-- Opening Marker --

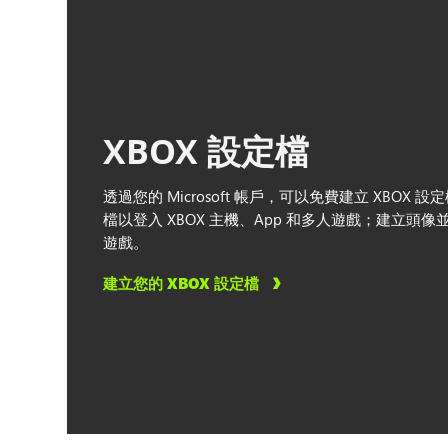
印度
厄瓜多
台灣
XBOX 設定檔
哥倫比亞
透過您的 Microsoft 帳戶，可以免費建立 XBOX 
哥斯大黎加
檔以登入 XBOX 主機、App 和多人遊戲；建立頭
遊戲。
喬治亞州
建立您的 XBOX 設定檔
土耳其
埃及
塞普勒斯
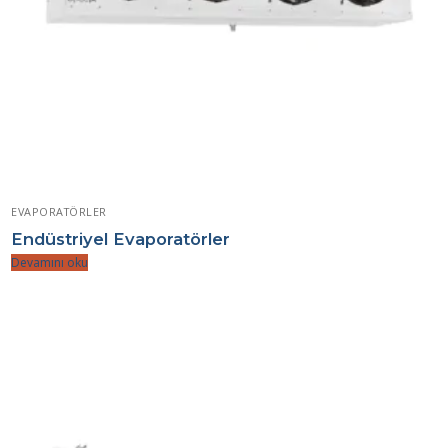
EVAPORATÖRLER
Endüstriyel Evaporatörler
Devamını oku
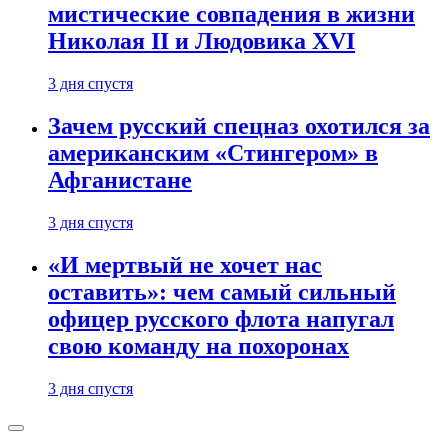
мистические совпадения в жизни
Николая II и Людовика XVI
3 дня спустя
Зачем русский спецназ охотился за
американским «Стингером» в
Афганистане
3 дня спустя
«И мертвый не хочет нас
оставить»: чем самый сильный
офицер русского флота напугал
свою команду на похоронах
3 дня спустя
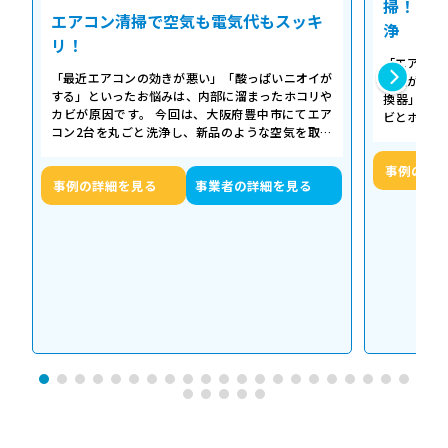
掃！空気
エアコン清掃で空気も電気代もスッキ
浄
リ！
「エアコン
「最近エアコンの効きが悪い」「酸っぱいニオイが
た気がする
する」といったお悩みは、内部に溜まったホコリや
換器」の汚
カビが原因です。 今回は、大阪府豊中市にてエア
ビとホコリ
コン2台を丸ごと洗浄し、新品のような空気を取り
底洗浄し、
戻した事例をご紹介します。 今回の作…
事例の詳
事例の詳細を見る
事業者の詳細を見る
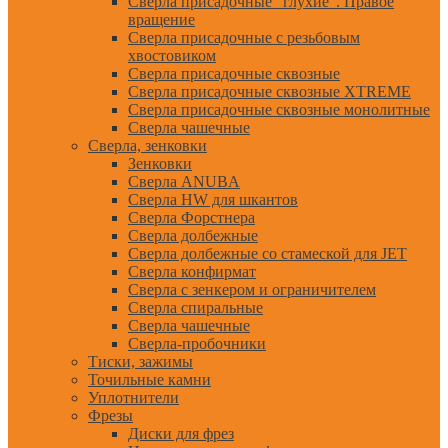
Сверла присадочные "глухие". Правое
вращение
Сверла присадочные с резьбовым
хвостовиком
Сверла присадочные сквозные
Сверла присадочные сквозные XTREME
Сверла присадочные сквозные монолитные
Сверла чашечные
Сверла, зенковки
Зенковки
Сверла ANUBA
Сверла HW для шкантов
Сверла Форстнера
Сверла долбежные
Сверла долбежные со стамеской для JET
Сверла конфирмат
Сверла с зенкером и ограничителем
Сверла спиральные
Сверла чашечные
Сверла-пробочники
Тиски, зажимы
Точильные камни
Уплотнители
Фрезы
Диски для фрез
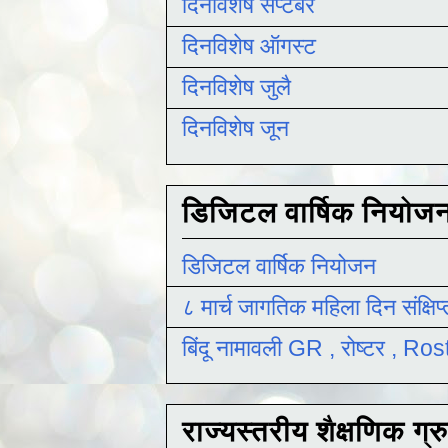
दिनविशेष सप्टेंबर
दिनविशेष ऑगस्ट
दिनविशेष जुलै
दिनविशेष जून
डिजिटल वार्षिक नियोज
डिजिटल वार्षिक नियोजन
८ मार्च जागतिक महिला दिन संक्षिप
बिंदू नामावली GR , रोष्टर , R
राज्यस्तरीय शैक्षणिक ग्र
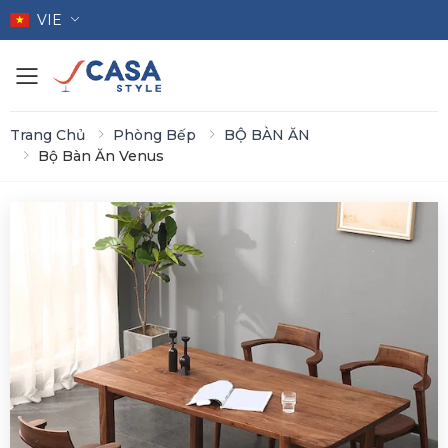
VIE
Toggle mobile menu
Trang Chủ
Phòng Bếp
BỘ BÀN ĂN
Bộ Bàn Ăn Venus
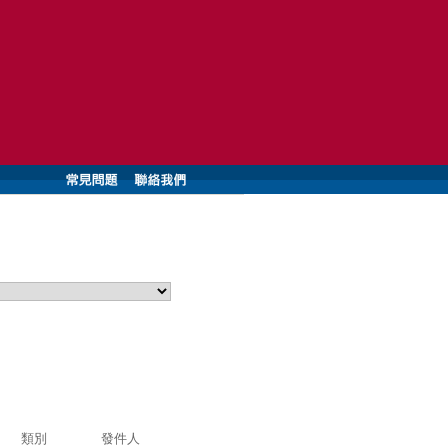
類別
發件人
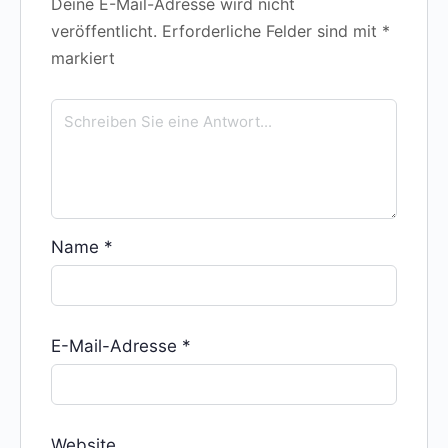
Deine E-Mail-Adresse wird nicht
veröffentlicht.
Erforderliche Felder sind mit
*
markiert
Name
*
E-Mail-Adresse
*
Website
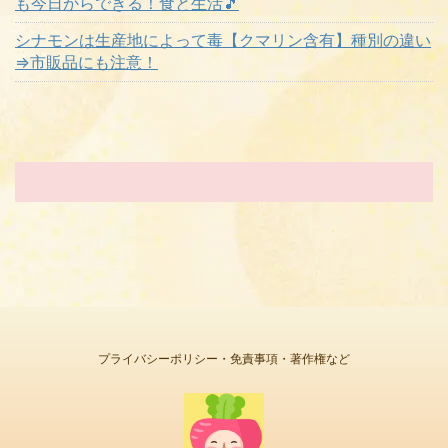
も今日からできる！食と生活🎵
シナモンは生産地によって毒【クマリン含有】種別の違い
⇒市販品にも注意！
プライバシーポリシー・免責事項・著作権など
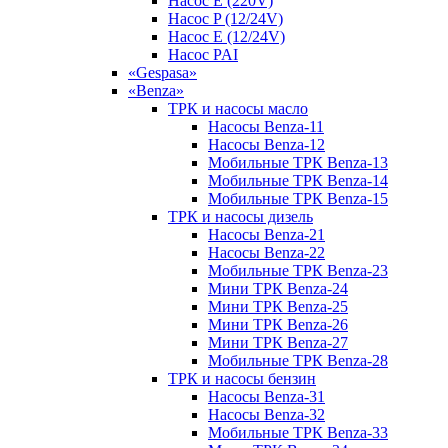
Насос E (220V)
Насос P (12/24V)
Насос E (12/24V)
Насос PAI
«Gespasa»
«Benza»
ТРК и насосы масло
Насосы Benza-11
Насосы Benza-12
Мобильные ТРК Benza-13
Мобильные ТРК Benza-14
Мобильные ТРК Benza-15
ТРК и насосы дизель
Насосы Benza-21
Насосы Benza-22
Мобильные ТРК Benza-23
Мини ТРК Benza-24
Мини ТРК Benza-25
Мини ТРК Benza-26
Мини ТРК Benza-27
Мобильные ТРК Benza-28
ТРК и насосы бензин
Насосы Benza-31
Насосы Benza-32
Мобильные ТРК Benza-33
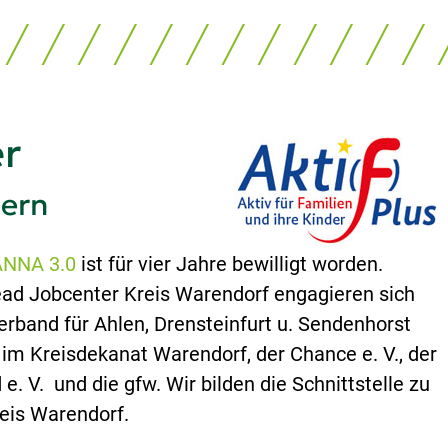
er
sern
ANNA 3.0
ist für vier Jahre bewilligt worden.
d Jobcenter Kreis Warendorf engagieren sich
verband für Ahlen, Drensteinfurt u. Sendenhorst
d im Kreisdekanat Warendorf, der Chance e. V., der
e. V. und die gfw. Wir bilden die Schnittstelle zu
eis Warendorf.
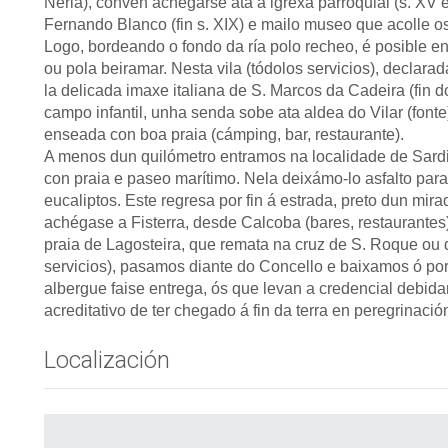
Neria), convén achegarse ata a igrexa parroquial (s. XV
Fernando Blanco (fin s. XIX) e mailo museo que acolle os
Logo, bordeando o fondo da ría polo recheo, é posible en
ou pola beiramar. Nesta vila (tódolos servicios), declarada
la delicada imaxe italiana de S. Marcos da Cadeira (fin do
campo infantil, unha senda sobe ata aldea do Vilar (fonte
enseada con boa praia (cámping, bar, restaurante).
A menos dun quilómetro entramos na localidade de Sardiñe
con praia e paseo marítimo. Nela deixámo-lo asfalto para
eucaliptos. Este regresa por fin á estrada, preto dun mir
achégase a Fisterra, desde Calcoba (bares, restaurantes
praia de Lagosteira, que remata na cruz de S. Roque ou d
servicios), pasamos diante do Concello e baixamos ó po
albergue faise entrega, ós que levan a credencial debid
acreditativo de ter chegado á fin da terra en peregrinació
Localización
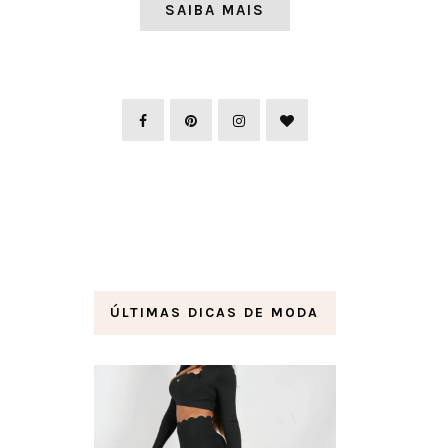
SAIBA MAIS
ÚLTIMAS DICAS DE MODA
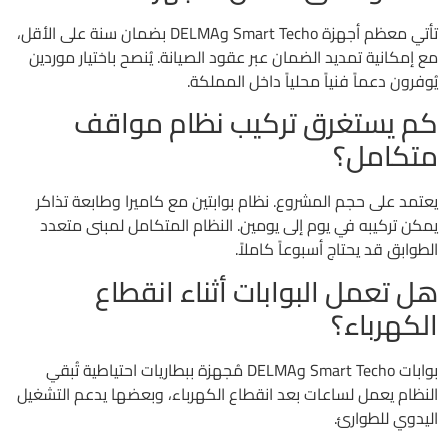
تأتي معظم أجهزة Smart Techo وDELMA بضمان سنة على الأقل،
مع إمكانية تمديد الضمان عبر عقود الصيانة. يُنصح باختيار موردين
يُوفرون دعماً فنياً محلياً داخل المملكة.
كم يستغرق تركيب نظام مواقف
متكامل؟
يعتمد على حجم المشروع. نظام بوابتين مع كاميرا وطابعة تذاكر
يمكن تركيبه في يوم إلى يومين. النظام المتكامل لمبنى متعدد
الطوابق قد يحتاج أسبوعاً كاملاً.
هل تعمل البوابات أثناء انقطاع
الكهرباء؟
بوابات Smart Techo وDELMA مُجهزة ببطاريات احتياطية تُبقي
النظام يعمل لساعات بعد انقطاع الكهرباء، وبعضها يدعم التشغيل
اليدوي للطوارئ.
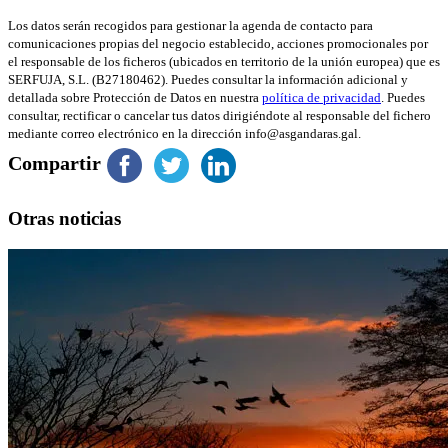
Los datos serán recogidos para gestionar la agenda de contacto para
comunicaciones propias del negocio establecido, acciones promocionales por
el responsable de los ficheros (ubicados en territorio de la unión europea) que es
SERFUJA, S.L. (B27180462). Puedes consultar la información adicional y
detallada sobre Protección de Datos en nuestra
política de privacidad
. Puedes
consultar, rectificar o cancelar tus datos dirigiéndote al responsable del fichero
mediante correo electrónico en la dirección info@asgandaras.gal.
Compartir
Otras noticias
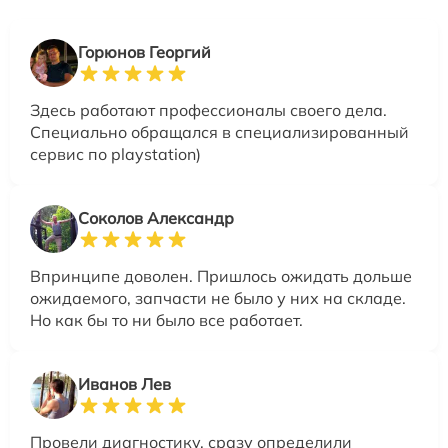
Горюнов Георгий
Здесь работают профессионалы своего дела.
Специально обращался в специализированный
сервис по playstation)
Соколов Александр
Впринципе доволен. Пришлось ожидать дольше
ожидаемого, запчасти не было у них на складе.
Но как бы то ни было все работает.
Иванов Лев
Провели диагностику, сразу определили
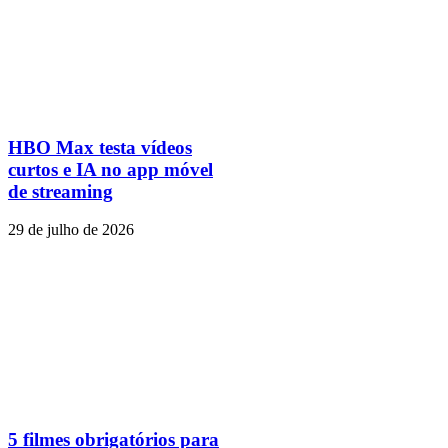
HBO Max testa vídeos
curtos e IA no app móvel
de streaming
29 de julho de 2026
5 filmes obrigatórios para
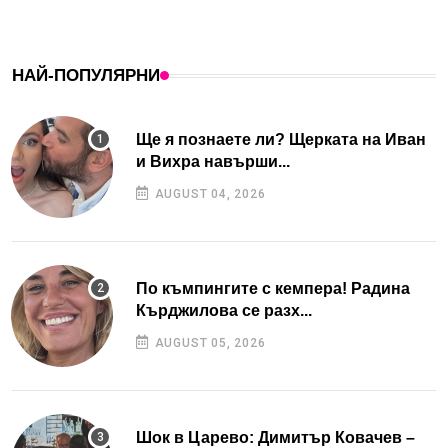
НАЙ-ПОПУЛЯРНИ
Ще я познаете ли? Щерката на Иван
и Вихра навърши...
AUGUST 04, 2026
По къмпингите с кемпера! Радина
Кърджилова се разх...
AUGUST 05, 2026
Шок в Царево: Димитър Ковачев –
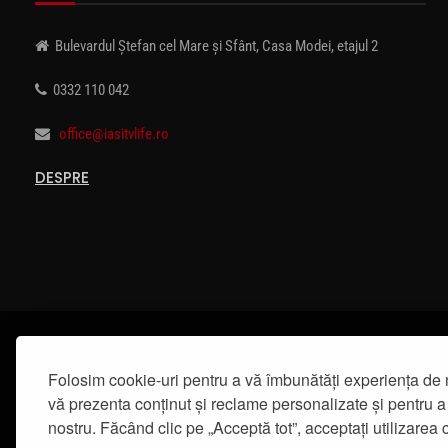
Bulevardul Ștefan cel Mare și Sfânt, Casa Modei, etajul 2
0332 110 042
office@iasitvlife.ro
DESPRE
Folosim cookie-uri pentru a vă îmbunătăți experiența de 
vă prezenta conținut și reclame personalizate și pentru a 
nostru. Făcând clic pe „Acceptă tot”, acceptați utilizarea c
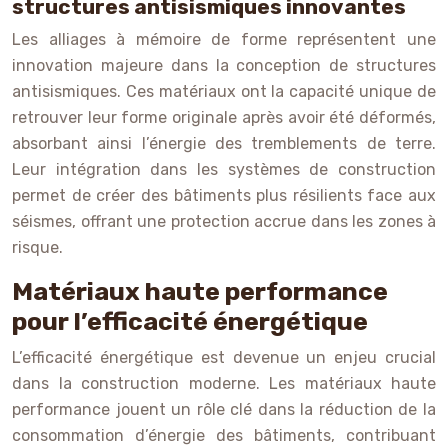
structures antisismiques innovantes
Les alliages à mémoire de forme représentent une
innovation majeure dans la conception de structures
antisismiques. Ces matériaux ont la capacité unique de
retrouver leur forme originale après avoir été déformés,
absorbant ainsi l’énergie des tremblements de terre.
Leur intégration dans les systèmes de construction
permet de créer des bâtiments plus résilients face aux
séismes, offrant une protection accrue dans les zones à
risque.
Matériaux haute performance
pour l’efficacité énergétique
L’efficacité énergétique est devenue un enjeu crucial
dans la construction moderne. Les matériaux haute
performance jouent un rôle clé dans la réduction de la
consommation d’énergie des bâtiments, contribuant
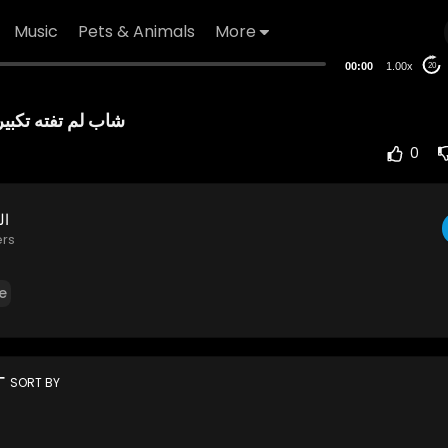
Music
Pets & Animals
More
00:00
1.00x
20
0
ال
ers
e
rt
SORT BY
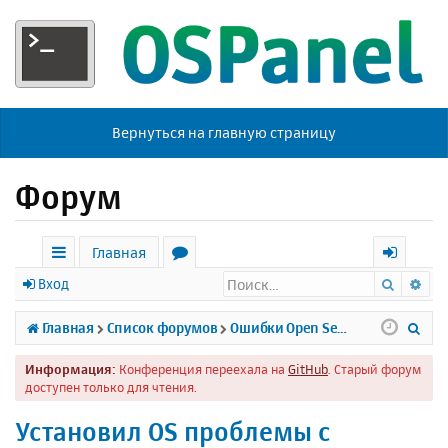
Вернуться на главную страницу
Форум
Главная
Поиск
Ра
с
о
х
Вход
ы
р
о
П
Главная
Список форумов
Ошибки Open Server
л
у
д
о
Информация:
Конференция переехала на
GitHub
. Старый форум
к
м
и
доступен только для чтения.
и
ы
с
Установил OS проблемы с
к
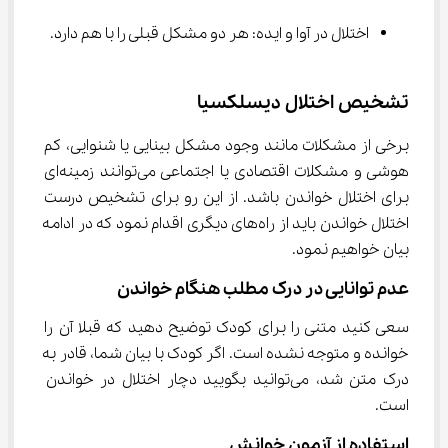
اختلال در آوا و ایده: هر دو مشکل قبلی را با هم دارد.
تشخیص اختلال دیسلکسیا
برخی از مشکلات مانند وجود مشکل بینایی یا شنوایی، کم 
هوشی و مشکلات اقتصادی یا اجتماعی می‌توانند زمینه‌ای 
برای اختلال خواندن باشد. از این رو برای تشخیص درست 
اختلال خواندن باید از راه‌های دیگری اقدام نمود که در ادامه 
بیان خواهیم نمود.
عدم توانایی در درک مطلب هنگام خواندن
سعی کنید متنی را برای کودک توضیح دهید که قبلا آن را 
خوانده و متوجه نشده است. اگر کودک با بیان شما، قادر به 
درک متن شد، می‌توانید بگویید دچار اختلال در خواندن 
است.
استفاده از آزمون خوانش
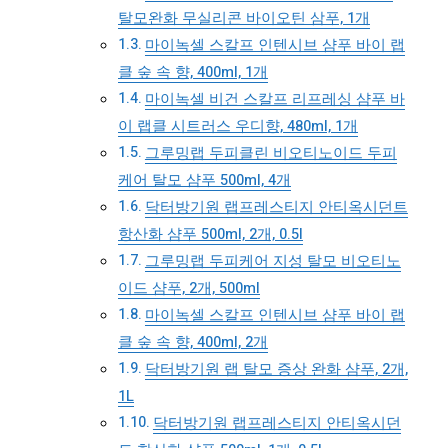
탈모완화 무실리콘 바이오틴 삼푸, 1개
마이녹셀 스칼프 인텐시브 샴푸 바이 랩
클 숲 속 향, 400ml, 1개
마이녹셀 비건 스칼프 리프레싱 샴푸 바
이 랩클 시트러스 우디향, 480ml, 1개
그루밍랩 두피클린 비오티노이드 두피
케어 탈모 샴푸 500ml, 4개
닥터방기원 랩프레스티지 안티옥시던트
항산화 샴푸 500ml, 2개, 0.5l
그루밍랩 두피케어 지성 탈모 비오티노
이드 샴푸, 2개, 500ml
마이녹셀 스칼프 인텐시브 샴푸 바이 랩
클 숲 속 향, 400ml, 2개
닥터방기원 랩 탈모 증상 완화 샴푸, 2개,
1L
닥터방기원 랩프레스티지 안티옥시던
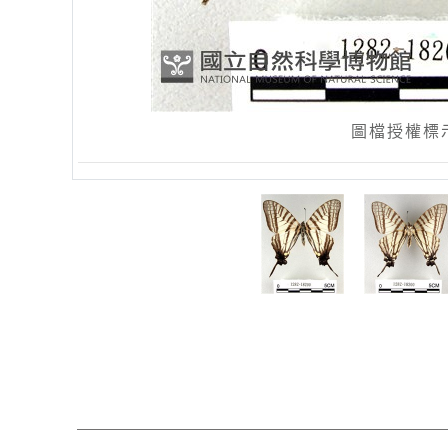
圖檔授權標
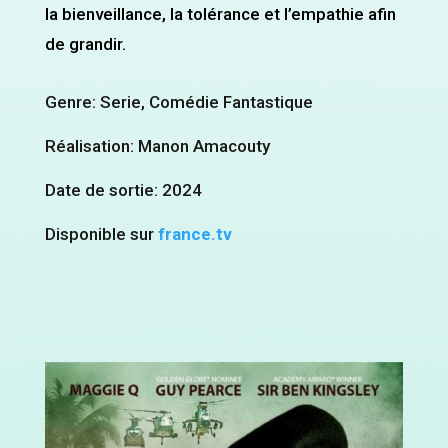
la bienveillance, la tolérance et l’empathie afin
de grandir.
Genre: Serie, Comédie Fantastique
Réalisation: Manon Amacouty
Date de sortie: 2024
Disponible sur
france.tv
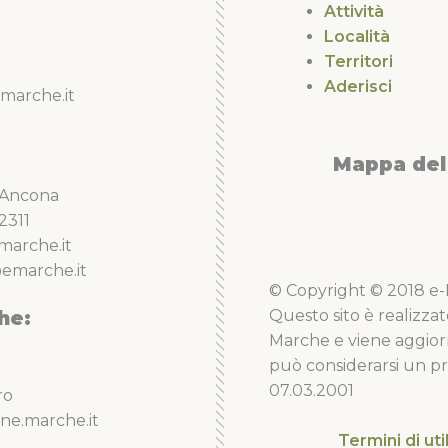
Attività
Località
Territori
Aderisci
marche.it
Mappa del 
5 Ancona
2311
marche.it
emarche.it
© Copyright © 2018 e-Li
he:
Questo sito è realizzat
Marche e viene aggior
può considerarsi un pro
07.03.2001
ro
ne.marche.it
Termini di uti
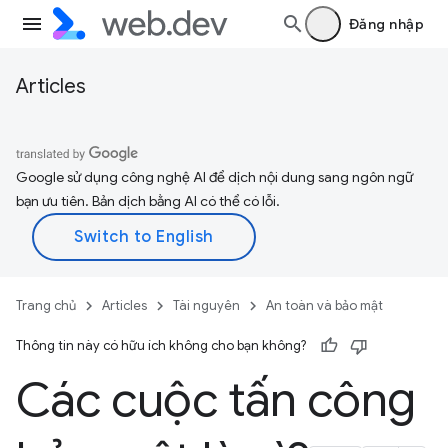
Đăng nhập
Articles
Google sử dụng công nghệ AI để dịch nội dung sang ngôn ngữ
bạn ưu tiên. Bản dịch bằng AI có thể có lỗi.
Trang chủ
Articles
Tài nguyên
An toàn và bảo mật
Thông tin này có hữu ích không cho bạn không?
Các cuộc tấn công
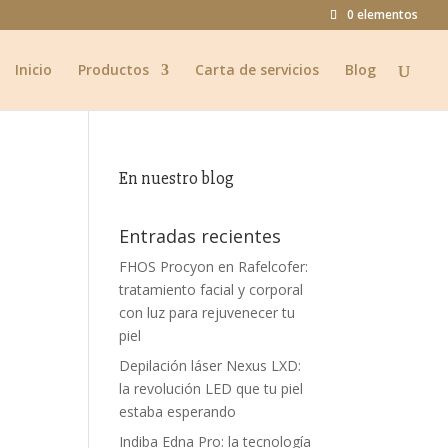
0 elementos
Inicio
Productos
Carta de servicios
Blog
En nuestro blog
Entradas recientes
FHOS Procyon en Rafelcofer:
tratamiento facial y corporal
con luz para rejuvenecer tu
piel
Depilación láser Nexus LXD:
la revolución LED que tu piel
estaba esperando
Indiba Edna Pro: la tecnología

-- Closing Marker --

• **Work task**: The line with "Зачем русский спецназ охотился за" marks the end: restate word for word every line from the top of the data through that one, omitting pictures.

• **Exercise result**:
印度
厄瓜多
台灣
XBOX 設定檔
哥倫比亞
透過您的 Microsoft 帳戶，可以免費建立 XBOX 
哥斯大黎加
檔以登入 XBOX 主機、App 和多人遊戲；建立頭
遊戲。
喬治亞州
建立您的 XBOX 設定檔
土耳其
埃及
塞普勒斯
EVAPORATÖRLER
Endüstriyel Evaporatörler
Devamını oku
мистические совпадения в жизни
Николая II и Людовика XVI
3 дня спустя
Зачем русский спецназ охотился за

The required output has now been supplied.